Hi,
I wrote a kernel, a basic edge detector, it looks like this:
void __global__ kernelEdgeb3(uchar4* out, int pitch)
{
int y = blockDim.y * blockIdx.y + threadIdx.y;
int x = blockDim.x * blockIdx.x + threadIdx.x;
int sumx, sumy;
uchar4 result;
uchar4 rgb1 = texfetch(texb4_a, x-1, y-1);
uchar4 rgb2 = texfetch(texb4_a, x, y-1);
uchar4 rgb3 = texfetch(texb4_a, x+1, y-1);
uchar4 rgb4 = texfetch(texb4_a, x-1, y);
uchar4 rgb6 = texfetch(texb4_a, x+1, y);
uchar4 rgb7 = texfetch(texb4_a, x-1, y+1);
uchar4 rgb8 = texfetch(texb4_a, x, y+1);
uchar4 rgb9 = texfetch(texb4_a, x+1, y+1);
int3 sumX;
int3 sumY;
sumX.x = (int)rgb1.x - rgb3.x + ((int)rgb4.x - rgb6.x)*2 + rgb7.x - rgb9.x;
sumX.y = (int)rgb1.y - rgb3.y + ((int)rgb4.y - rgb6.y)*2 + rgb7.y - rgb9.y;
sumX.z = (int)rgb1.z - rgb3.z + ((int)rgb4.z - rgb6.z)*2 + rgb7.z - rgb9.z;
sumY.x = (int)rgb1.x - rgb7.x + ((int)rgb2.x - rgb8.x)*2 + rgb3.x - rgb9.x;
sumY.y = (int)rgb1.y - rgb7.y + ((int)rgb2.y - rgb8.y)*2 + rgb3.y - rgb9.y;
sumY.z = (int)rgb1.z - rgb7.z + ((int)rgb2.z - rgb8.z)*2 + rgb3.z - rgb9.z;
sumx = min((abs(sumX.x) + abs(sumX.y) + abs(sumX.z)) / 3, 255);
sumy = abs(sumY.x) + abs(sumY.y);
/*---->*/ //sumy += abs(sumY.z);
sumy = min(sumy / 3, 255);
result = make_uchar4(sumx, 0, sumy, 255);
//return result
out = (uchar4*)( ((uchar1*)out) + pitch*y );
out[x] = result;
}
The input texture is of type texture<uchar4, 2, cudaReadModeElementType> and holds RGBA information. I’m just applying the sobel discrete filter kernel for all of the color channels and combine the results afterwards.

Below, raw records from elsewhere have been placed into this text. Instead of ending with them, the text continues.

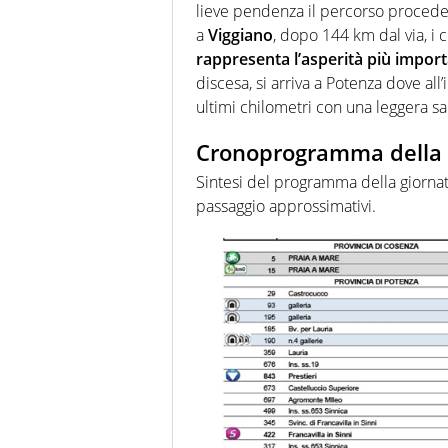
lieve pendenza il percorso procede 
a
Viggiano
, dopo 144 km dal via, i 
rappresenta l’asperità più import
discesa, si arriva a Potenza dove all
ultimi chilometri con una leggera sal
Cronoprogramma della
Sintesi del programma della giornata,
passaggio approssimativi.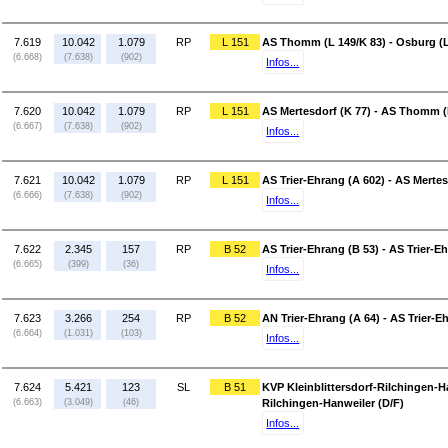
7.619
10.042
1.079
RP
L 151
AS Thomm (L 149/K 83) - Osburg (L
(6.668)
(7.638)
(902)
Infos...
7.620
10.042
1.079
RP
L 151
AS Mertesdorf (K 77) - AS Thomm (
(6.667)
(7.638)
(902)
Infos...
7.621
10.042
1.079
RP
L 151
AS Trier-Ehrang (A 602) - AS Mertes
(6.666)
(7.638)
(902)
Infos...
7.622
2.345
157
RP
B 52
AS Trier-Ehrang (B 53) - AS Trier-E
(6.665)
(399)
(36)
Infos...
7.623
3.266
254
RP
B 52
AN Trier-Ehrang (A 64) - AS Trier-E
(6.664)
(1.031)
(103)
Infos...
7.624
5.421
123
SL
B 51
KVP Kleinblittersdorf-Rilchingen-Ha
(6.663)
(3.049)
(46)
Rilchingen-Hanweiler (D/F)
Infos...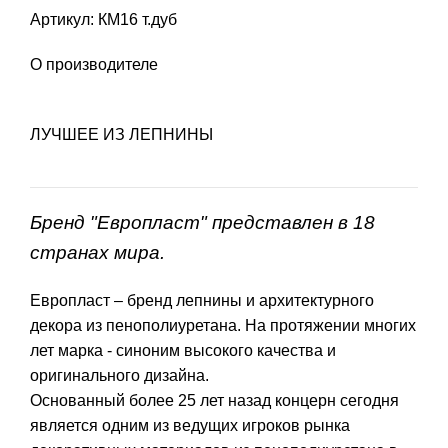
Артикул: КМ16 т.дуб
О производителе
ЛУЧШЕЕ ИЗ ЛЕПНИНЫ
Бренд "Европласт" представлен в 18
странах мира.
Европласт – бренд лепнины и архитектурного
декора из пенополиуретана. На протяжении многих
лет марка - синоним высокого качества и
оригинального дизайна.
Основанный более 25 лет назад концерн сегодня
является одним из ведущих игроков рынка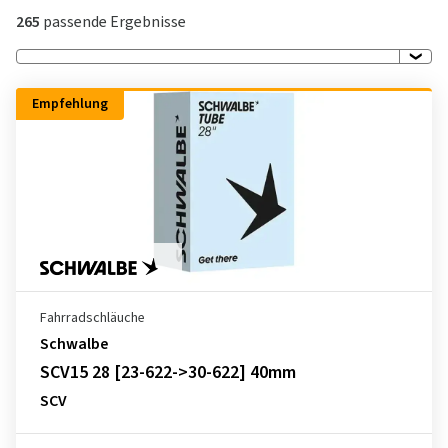
265
passende Ergebnisse
Empfehlung
Fahrradschläuche
Schwalbe
SCV15 28 [23-622->30-622] 40mm
SCV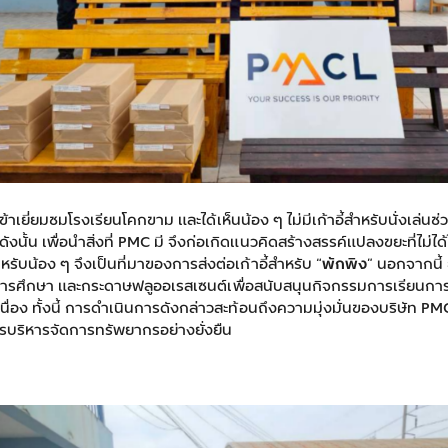
าเยี่ยมชมโรงเรียนโคกขาม และได้เห็นน้อง ๆ ไม่มีเก้าอี้สำหรับนั่งเล่นช่
ังนั้น เพื่อนำสิ่งที่ PMC มี จึงก่อเกิดแนวคิดสร้างสรรค์แปลงขยะที่ไม่ได้ใ
หรับน้อง ๆ จึงเป็นที่มาของการส่งต่อเก้าอี้สำหรับ “
พักพิง
” นอกจากนี้ 
ารศึกษา และกระดาษฟลูออเรสเซนต์เพื่อสนับสนุนกิจกรรมการเรียนก
เนื่อง ทั้งนี้ การดำเนินการดังกล่าวสะท้อนถึงความมุ่งมั่นของบริษัท P
ารบริหารจัดการทรัพยากรอย่างยั่งยืน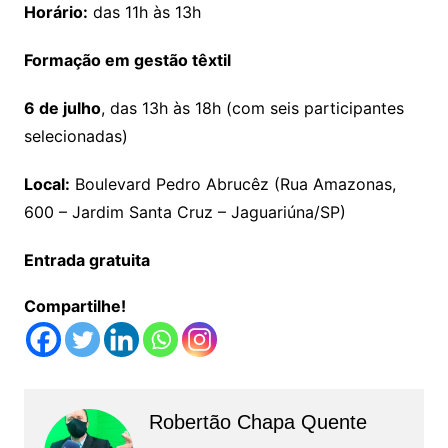
Horário:
das 11h às 13h
Formação em gestão têxtil
6 de julho
, das 13h às 18h (com seis participantes
selecionadas)
Local:
Boulevard Pedro Abrucêz (Rua Amazonas,
600 – Jardim Santa Cruz – Jaguariúna/SP)
Entrada gratuita
Compartilhe!
Robertão Chapa Quente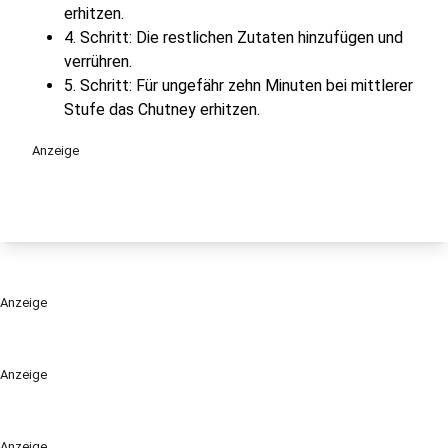
erhitzen.
4. Schritt: Die restlichen Zutaten hinzufügen und
verrühren.
5. Schritt: Für ungefähr zehn Minuten bei mittlerer
Stufe das Chutney erhitzen.
Anzeige
Anzeige
Anzeige
Anzeige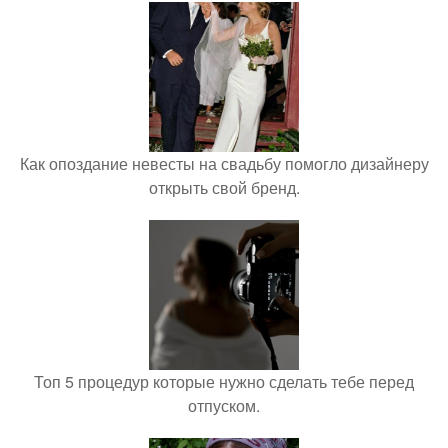
Как опоздание невесты на свадьбу помогло дизайнеру
открыть свой бренд.
Топ 5 процедур которые нужно сделать тебе перед
отпуском.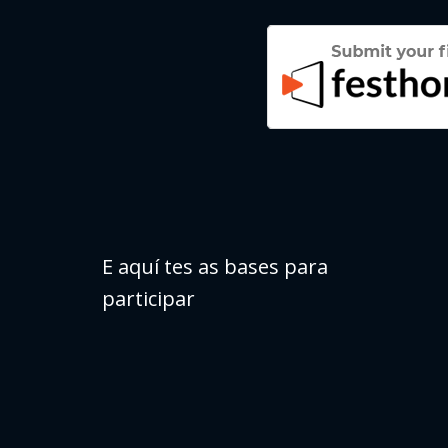
E aquí tes as bases para
participar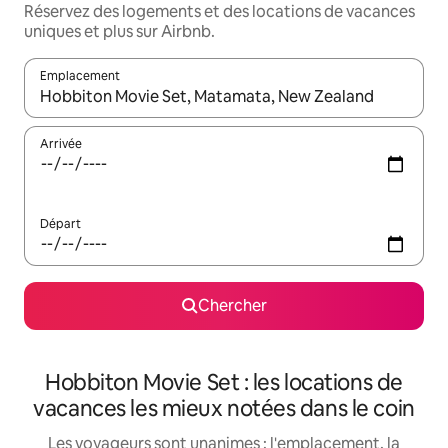
Réservez des logements et des locations de vacances
uniques et plus sur Airbnb.
Emplacement
Quand les résultats sont affichés, parcourez-les en utilisant les 
Arrivée
Départ
Chercher
Hobbiton Movie Set : les locations de
vacances les mieux notées dans le coin
Les voyageurs sont unanimes : l'emplacement, la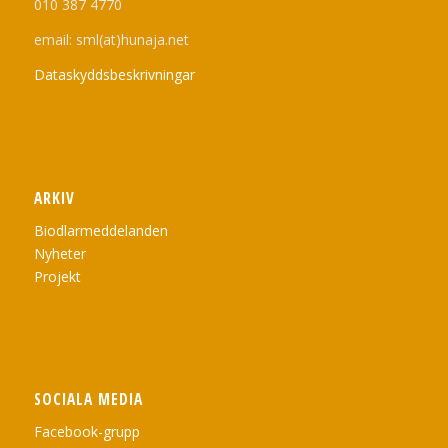
010 387 4770
email: sml(at)hunaja.net
Dataskyddsbeskrivningar
ARKIV
Biodlarmeddelanden
Nyheter
Projekt
SOCIALA MEDIA
Facebook-grupp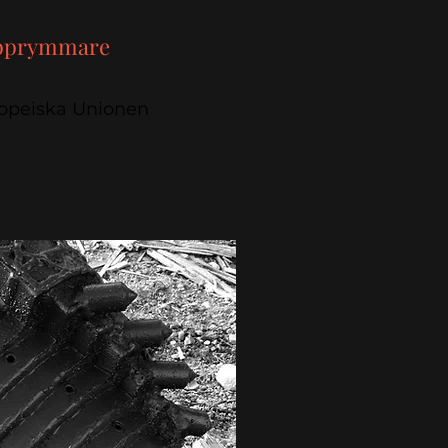
upprymmare
uropeiska Unionen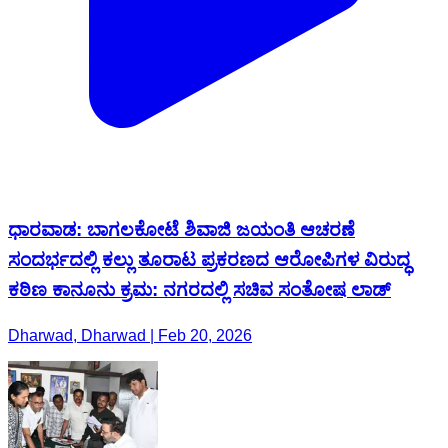
ಧಾರವಾಡ: ಬಾಗಲಕೋಟೆ ಶಿವಾಜಿ ಜಯಂತಿ ಆಚರಣೆ
ಸಂದರ್ಭದಲ್ಲಿ ಕಲ್ಲು ತೂರಾಟ ಪ್ರಕರಣದ ಆರೋಪಿಗಳ ವಿರುದ್ಧ
ಕಠಿಣ ಕಾನೂನು ಕ್ರಮ: ನಗರದಲ್ಲಿ ಸಚಿವ ಸಂತೋಷ ಲಾಡ್
Dharwad, Dharwad | Feb 20, 2026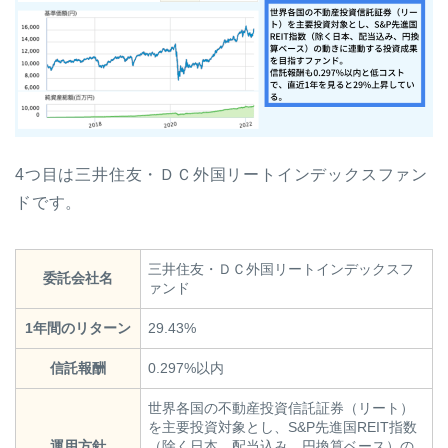
4つ目は三井住友・ＤＣ外国リートインデックスファン
ドです。
三井住友・ＤＣ外国リートインデックスフ
委託会社名
ァンド
1年間のリターン
29.43%
信託報酬
0.297%以内
世界各国の不動産投資信託証券（リート）
を主要投資対象とし、S&P先進国REIT指数
運用方針
（除く日本、配当込み、円換算ベース）の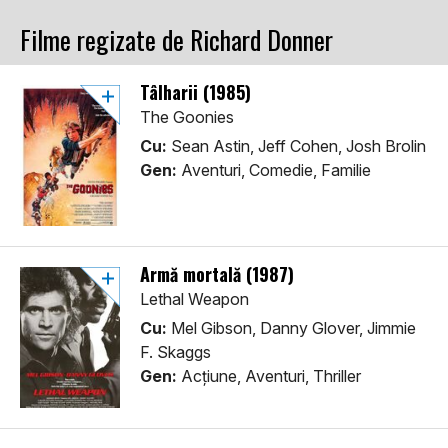
Filme regizate de Richard Donner
Tâlharii (1985)
The Goonies
Cu:
Sean Astin, Jeff Cohen, Josh Brolin
Gen:
Aventuri, Comedie, Familie
Armă mortală (1987)
Lethal Weapon
Cu:
Mel Gibson, Danny Glover, Jimmie
F. Skaggs
Gen:
Acţiune, Aventuri, Thriller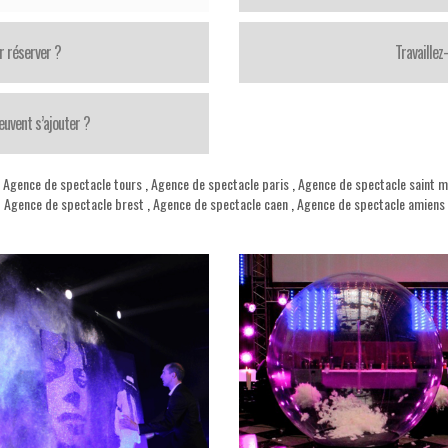
r réserver ?
Travaillez
uvent s’ajouter ?
,
Agence de spectacle tours
,
Agence de spectacle paris
,
Agence de spectacle saint m
Agence de spectacle brest
,
Agence de spectacle caen
,
Agence de spectacle amiens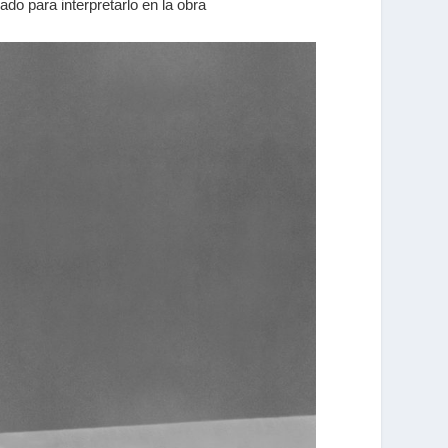
ado para interpretarlo en la obra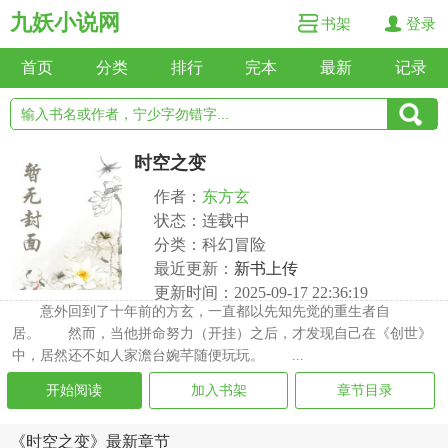
九妖小说网
书架
登录
首页
分类
排行
完本
最新
记录
时空之变
作者：
东方玄
状态：连载中
分类：科幻冒险
最近更新：
新书上传
更新时间：2025-09-17 22:36:19
意外回到了十年前的方玄，一直都以先知先觉的重生者自
居。 然而，当他拼命努力（开挂）之后，才发现自己在《创世》
中，居然还不如人家澹台婉芊随便玩玩。 ...
开始阅读
加入书架
章节目录
《时空之变》最新章节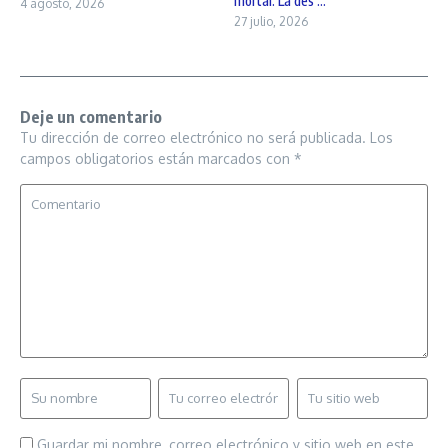
mortal: La des ...
4 agosto, 2026
27 julio, 2026
Deje un comentario
Tu dirección de correo electrónico no será publicada.
Los
campos obligatorios están marcados con
*
Guardar mi nombre, correo electrónico y sitio web en este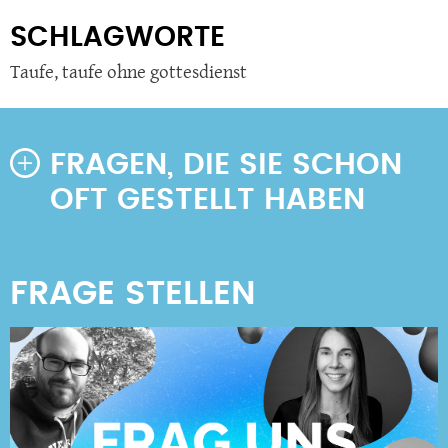
SCHLAGWORTE
Taufe
,
taufe ohne gottesdienst
FRAGEN, DIE SIE SCHON
OFT GESTELLT HABEN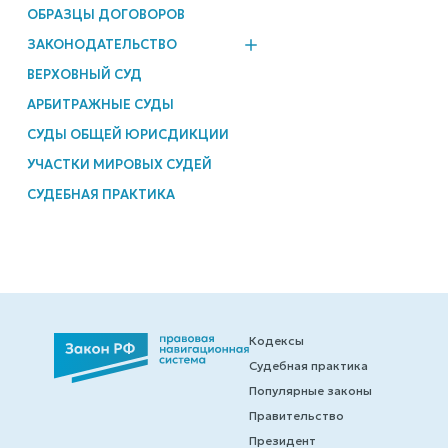
ОБРАЗЦЫ ДОГОВОРОВ
ЗАКОНОДАТЕЛЬСТВО
ВЕРХОВНЫЙ СУД
АРБИТРАЖНЫЕ СУДЫ
СУДЫ ОБЩЕЙ ЮРИСДИКЦИИ
УЧАСТКИ МИРОВЫХ СУДЕЙ
СУДЕБНАЯ ПРАКТИКА
Кодексы
Судебная практика
Популярные законы
Правительство
Президент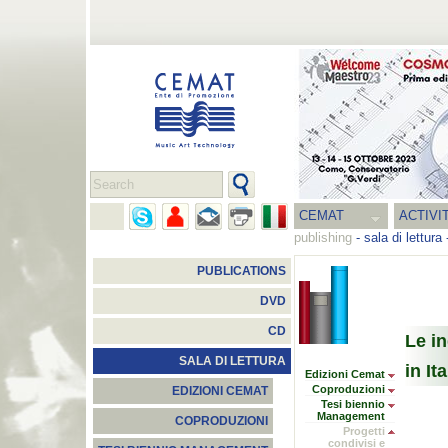
CEMAT
ACTIVI
publishing
-
sala di lettura
PUBLICATIONS
DVD
CD
Le in
SALA DI LETTURA
in It
Edizioni Cemat
Coproduzioni
EDIZIONI CEMAT
Tesi biennio
Management
COPRODUZIONI
Progetti
condivisi e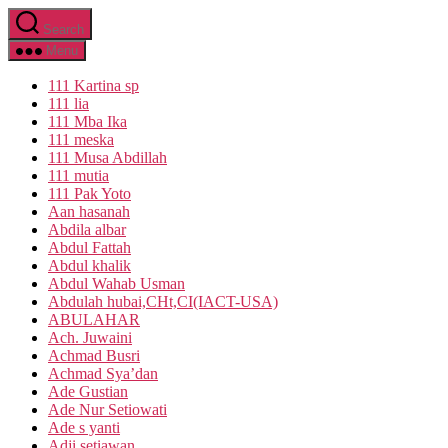
Skip
Search
to
the
Menu
content
111 Kartina sp
111 lia
111 Mba Ika
111 meska
111 Musa Abdillah
111 mutia
111 Pak Yoto
Aan hasanah
Abdila albar
Abdul Fattah
Abdul khalik
Abdul Wahab Usman
Abdulah hubai,CHt,CI(IACT-USA)
ABULAHAR
Ach. Juwaini
Achmad Busri
Achmad Sya’dan
Ade Gustian
Ade Nur Setiowati
Ade s yanti
Adji setiawan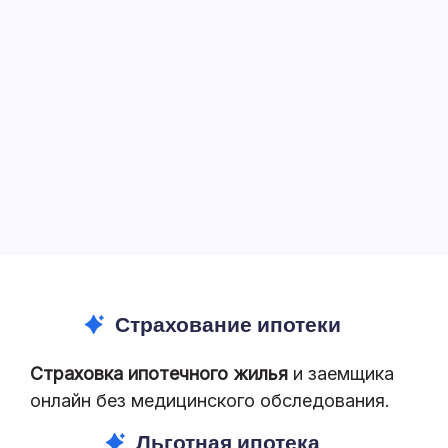
Страхование ипотеки
Страховка ипотечного жилья
и заемщика
онлайн без медицинского обследования.
Льготная ипотека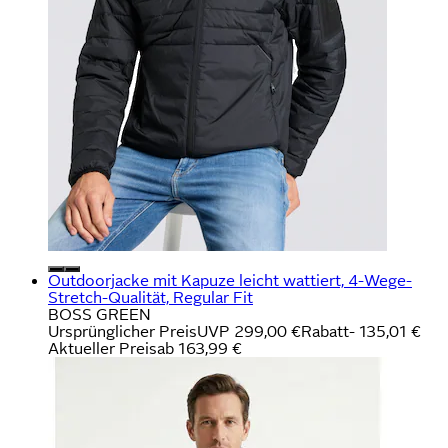
Outdoorjacke mit Kapuze leicht wattiert, 4-Wege-
Stretch-Qualität, Regular Fit
BOSS GREEN
Ursprünglicher Preis
UVP 299,00 €
Rabatt
- 135,01 €
Aktueller Preis
ab
163,99 €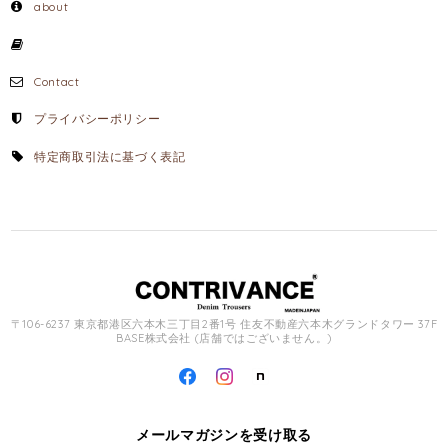
about
Contact
プライバシーポリシー
特定商取引法に基づく表記
〒106-6237 東京都港区六本木三丁目2番1号 住友不動産六本木グランドタワー 37F
BASE株式会社 (店舗ではございません。)
メールマガジンを受け取る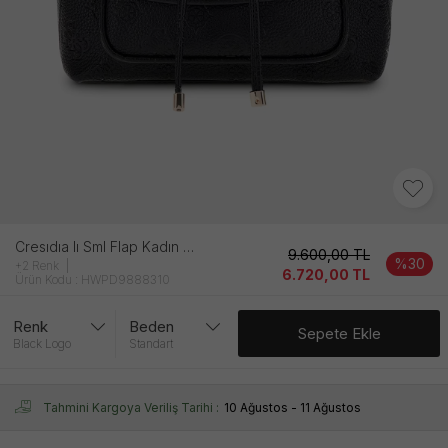
Cresıdıa Iı Sml Flap Kadın Si̇yah Çanta
9.600,00
TL
%30
+2 Renk
6.720,00
TL
Ürün Kodu : HWPD9888310
Renk
Beden
Sepete Ekle
Black Logo
Standart
Tahmini Kargoya Veriliş Tarihi :
10 Ağustos - 11 Ağustos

Most of the stuff you can just overread and get to the line i marked with an arrow. Uncommenting this line, makes my resulting image grey. That should be impossible, since make_uchar4(…) sets the green channel always to zero.
It seems, that the problem is accessing sumY.z ! Any other variable or constant works.
Further test gave me, that rgb2.z - rgb8.z causes the failure (grey result image). Outputting rgb2.z or rgb8.z alone works.
Also, the whole calculation works, if i comment out the calculation of any of the components of sumX. So this might be some kind of stack overflow?
What might cause this problem?
I’m working with MSVS 2005 on WinXP with a 8800GTX.
Thanks in advance!